Data for analysis:
----

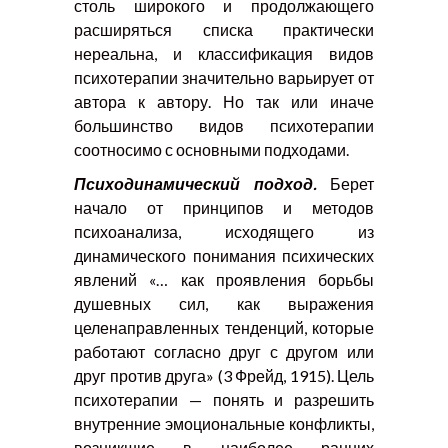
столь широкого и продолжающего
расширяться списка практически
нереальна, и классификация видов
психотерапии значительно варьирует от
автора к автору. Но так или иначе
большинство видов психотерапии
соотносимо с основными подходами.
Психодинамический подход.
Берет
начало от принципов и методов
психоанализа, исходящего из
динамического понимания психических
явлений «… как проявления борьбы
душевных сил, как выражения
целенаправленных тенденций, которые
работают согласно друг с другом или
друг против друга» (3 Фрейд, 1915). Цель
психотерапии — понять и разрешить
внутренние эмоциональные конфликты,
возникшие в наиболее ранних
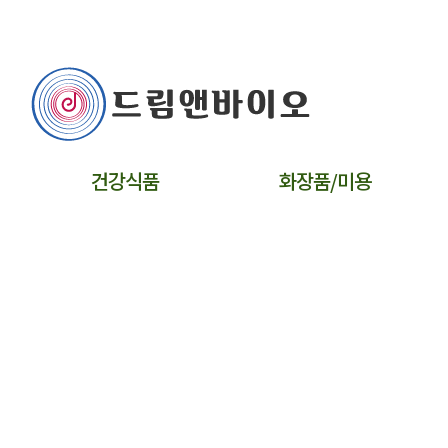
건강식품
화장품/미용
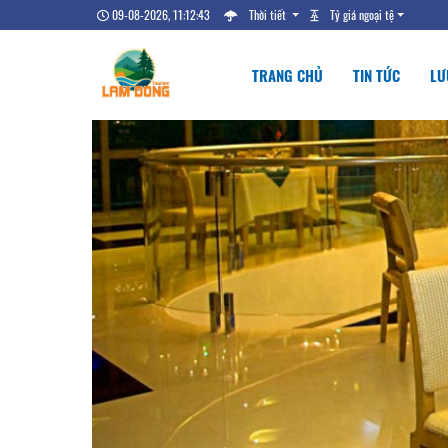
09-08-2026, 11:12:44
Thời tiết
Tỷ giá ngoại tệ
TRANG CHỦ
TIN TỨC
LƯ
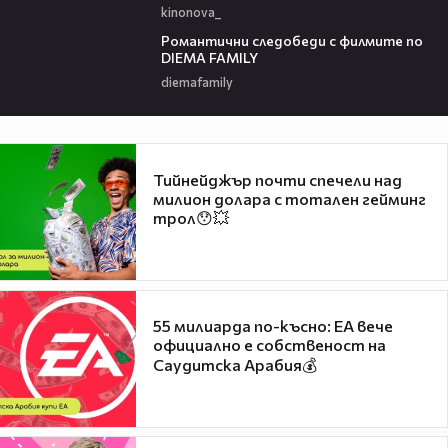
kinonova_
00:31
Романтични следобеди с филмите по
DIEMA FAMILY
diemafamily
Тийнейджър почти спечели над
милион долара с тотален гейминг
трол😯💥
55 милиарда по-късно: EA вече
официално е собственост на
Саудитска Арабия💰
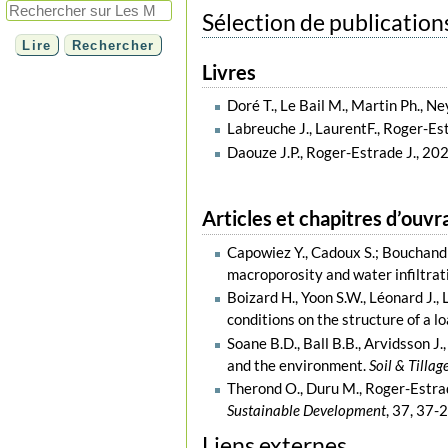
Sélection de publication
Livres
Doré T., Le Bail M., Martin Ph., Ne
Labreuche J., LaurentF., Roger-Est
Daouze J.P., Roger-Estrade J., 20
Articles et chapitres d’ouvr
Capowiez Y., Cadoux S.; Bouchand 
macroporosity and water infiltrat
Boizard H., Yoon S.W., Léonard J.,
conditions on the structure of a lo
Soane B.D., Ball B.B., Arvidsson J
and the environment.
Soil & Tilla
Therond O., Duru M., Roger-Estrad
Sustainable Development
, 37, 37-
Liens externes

----

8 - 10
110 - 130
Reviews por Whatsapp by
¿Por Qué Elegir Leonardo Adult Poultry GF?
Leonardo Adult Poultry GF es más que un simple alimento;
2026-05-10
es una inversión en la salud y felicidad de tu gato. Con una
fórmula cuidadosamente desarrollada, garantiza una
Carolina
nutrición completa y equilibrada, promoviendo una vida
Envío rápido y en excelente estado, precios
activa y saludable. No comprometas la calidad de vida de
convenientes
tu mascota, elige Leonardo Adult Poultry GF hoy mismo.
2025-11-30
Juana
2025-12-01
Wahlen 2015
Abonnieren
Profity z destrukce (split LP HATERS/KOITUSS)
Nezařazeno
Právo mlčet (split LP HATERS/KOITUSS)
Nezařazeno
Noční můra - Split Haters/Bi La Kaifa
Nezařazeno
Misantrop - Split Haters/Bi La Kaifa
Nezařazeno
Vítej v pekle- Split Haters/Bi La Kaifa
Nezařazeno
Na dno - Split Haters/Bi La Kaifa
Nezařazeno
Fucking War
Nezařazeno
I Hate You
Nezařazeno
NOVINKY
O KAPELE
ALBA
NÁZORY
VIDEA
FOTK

----

Problem details: Every line above from the line with "Doré T., Le Bail M., Martin Ph., Ne" to the line with "Liens externes", both included, must be reproduced exactly, and no other line may appear.

Answer to the exercise:
Doré T., Le Bail M., Martin Ph., Ne
Labreuche J., LaurentF., Roger-Est
Daouze J.P., Roger-Estrade J., 20
Articles et chapitres d’ouvr
Capowiez Y., Cadoux S.; Bouchand 
macroporosity and water infiltrat
Boizard H., Yoon S.W., Léonard J.,
conditions on the structure of a lo
Soane B.D., Ball B.B., Arvidsson J
and the environment.
Soil & Tilla
Therond O., Duru M., Roger-Estrad
Sustainable Development
, 37, 37-
Liens externes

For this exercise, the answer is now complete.